Asa Thibodeau, PhD
Machine Learning Models to Classify Regulatory Elements and Predict Their Gene Interactions from Clinical ATAC-seq Samples
Summary
Genome-wide association studies (GWAS) revealed that over 90% of disease-associated genetic variants are found in non-coding sequences that lead to dysregulated gene expression programs through disrupting regulatory elements (REs). REs are DNA sequences that mediate binding of proteins to DNA for regulating gene expression in a cell-specific manner and play a critical role in individual- and condition-specific gene regulation. An effective method for interrogating REs from clinical samples is Assay for Transposase Accessible Chromatin using sequencing (ATAC-seq), which captures genome-wide open chromatin regions (OCRs) with as little as 500-50,000 cells. By targeting OCRs, ATAC-seq effectively narrows the scope of where REs are found in a cell type of interest. However, determining a RE’s function (e.g., enhancer, insulator, etc.) and its target genes from ATAC-seq data alone remains a challenge. For this purpose, Classification of Regulatory Elements with ATAC-seq (CoRE-ATAC), was developed. CoRE-ATAC implements novel ATAC-seq data encoders that are used by a deep learning model to infer promoter, enhancer, and insulator classes of REs from OCRs. Training CoRE-ATAC on data from 4 cell types (Monocytes, GM12878, HSMM, and K562) achieved an average accuracy of 84% when applied on held-out test data from the same cell types. Moreover, high precision (~0.8) was observed after applying CoRE-ATAC on 40 samples across 7 cell types not used in model training, suggesting that CoRE-ATAC is an effective and robust model for determining RE function from ATAC-seq. Predictions from CoRE-ATAC will enable the development of future machine learning models for inferring enhancer-promoter interactions. Focusing on CTCF insulators, which have been shown to regulate chromatin structure by looping DNA, genomic regions that are most likely to be in close proximity and will be identified to infer target promoters/genes of predicted enhancers. These models will enable the study of epigenetic landscapes at the individual level, bringing us closer towards the development of individual specific therapies.

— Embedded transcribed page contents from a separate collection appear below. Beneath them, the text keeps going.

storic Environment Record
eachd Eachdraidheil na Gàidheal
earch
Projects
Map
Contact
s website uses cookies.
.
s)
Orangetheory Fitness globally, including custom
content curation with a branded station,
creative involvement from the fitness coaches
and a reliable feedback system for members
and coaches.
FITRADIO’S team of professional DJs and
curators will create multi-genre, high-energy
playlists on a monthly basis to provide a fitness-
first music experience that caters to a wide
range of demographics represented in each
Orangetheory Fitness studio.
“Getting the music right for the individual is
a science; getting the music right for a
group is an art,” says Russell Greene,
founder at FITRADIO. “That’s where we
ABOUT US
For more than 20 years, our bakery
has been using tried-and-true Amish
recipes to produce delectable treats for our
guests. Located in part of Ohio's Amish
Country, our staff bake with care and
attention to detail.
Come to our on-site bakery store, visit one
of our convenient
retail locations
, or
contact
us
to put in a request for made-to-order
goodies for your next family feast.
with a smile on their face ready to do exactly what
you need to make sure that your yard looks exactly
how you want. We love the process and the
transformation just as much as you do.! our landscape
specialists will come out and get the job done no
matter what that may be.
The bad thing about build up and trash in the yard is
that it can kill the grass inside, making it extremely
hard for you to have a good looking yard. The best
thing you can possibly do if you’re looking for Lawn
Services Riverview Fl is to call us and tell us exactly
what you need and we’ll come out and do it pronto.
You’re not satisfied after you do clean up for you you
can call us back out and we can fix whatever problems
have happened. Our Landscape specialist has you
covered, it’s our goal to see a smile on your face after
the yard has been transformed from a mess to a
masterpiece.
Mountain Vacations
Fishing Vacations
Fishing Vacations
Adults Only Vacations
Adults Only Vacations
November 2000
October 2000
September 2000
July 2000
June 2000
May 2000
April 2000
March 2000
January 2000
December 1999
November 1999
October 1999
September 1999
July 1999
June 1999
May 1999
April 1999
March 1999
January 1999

Being awarded the PhRMA Foundation Postdoctoral Fellowship in Informatics has enabled me to pursue research in areas that I’m the most passionate about as well as increased my confidence in designing research plans that have the potential to significantly impact future research and technologies. I am thankful for the PhRMA Foundation for supporting me as I transition into an independent researcher.